3. Understanding System Logs
The simulator uses structured JSON logs to record system states, validation events, and active traffic transactions. Each log line is output in JSON format:
{
"timestamp": "2026-06-05T08:00:23Z",
"level": "ERROR",
"component": "scenario_parser",
"message": "Scenario validation failed: scenario_name is required",
"worker_id": "engine-01"
}
Error and Warning Logs
| Component | Level | Message / Meaning | Troubleshooting Action |
|---|---|---|---|
scenario_parser |
ERROR |
Configuration JSON decoding or validation syntax errors. | Correct structural formatting errors in your scenario configuration files. |
scenario_compiler |
ERROR |
Message or profile template compiles fail due to undefined AVPs or mismatch commands. | Ensure all workflows only call messages defined in the active protocol dictionaries. |
control_sync |
ERROR |
Synchronization trigger timeout between workers in a distributed grid setup. | Ensure low latency connectivity between workers, or increase worker_remote_action_timeout_ms in system.json. |
dynamic_send |
ERROR |
SCTP socket write errors or internal buffer transmit queue overflows. | The network path or file descriptors are exhausted. Apply the OS-level sysctl memory buffer and ulimit tuning guides. |
dynamic_recv |
ERROR |
Timeout waiting for peer answer (no reply within the answer timeout window). | The target peer under test failed to respond. Check target peer server logs. |
engine_server |
WARN |
Unhandled incoming request command code received from a peer. | Ensure you have defined templates to handle all request types initiated by the peer. |
Operational and Debugging Logs
To trace active transaction flow and session progress, set the log level to INFO or DEBUG. These logs help confirm exactly when messages are sent and received:
| Component | Level | Operational / Debug Message Meaning |
|---|---|---|
scenario_runner |
DEBUG |
Traces step-by-step subscriber lifecycle loops (starting, executing steps, and successfully completing profile runs). |
dynamic_recv |
DEBUG |
Confirms reception of a Diameter Answer packet (e.g. Answer for Gx_CCR_Init: Cmd 272) matching a sent request. |
engine_server |
INFO |
Logs capabilities exchange (CER/CEA) handshake success and peering connection states. |
library_loader |
INFO |
Displays dictionary parsing statistics (AVPs, commands, and profiles loaded) during engine startup. |
scenario_compiler |
INFO |
Logs progress of parsing and compiling scenario message layouts in memory. |
registry |
INFO |
Confirms grid worker registrations, scenario start/stop requests, and run archivals. |
license |
INFO |
Logs valid license parameter loading (customer metadata, max TPS, and worker node capacities). |
FAQ & Glossary
Frequently Asked Questions
Q: Can I run multiple workers on a single host machine?
A: Yes. However, make sure each worker is allocated a distinct SCTP local port range to prevent bind address collisions.
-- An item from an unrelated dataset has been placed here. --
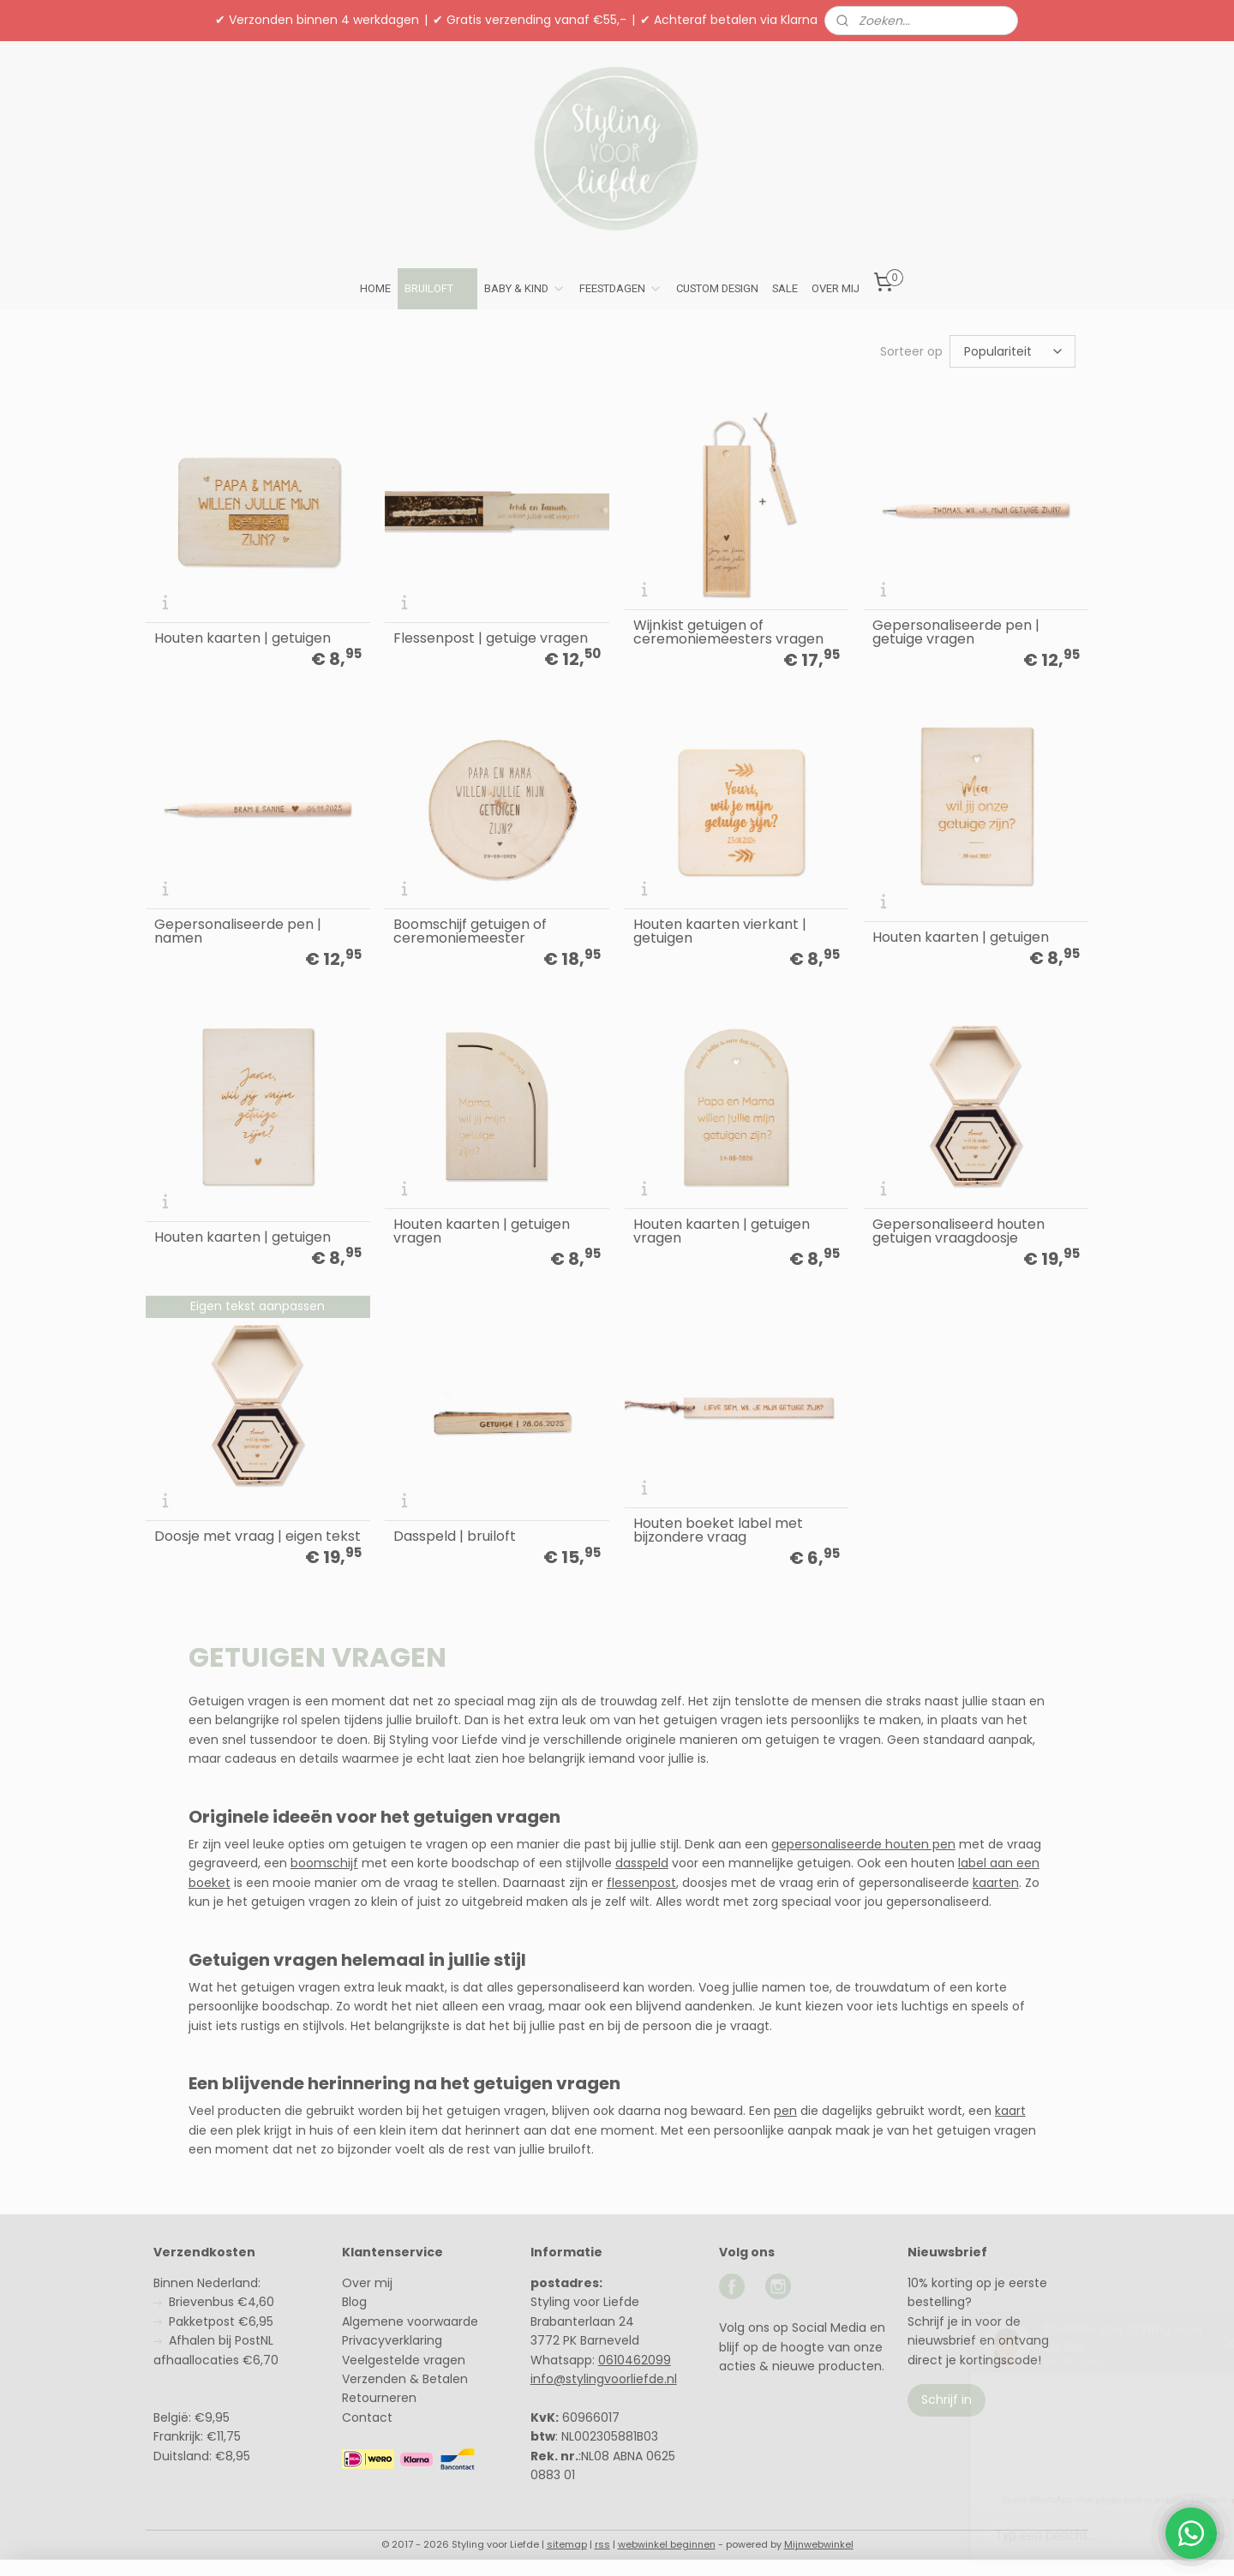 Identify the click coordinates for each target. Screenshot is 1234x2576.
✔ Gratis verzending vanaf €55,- (529, 19)
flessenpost (641, 1882)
Q: What is SCTP multi-homing?
A: SCTP multi-homing allows a single connection to bind to multiple IP addresses, providing redundant paths. You can configure multi-homing by specifying comma-separated IP lists in the engine worker arguments.
Glossary of Terms
- AVP (Attribute-Value Pair): The basic unit of data inside a Diameter message, carrying parameters like identifiers or routing info.
- CEA/CER: Capabilities-Exchange-Answer / Request. The handshake sent upon initiating connection to exchange supported applications and capabilities.
- TPS (Transactions Per Second): The metric defining transaction throughput. In Diameter, this corresponds to Request-Answer pairs processed per second.
- UE (User Equipment): The simulated client entity (mobile phone, subscriber) represented in the simulator session profiles.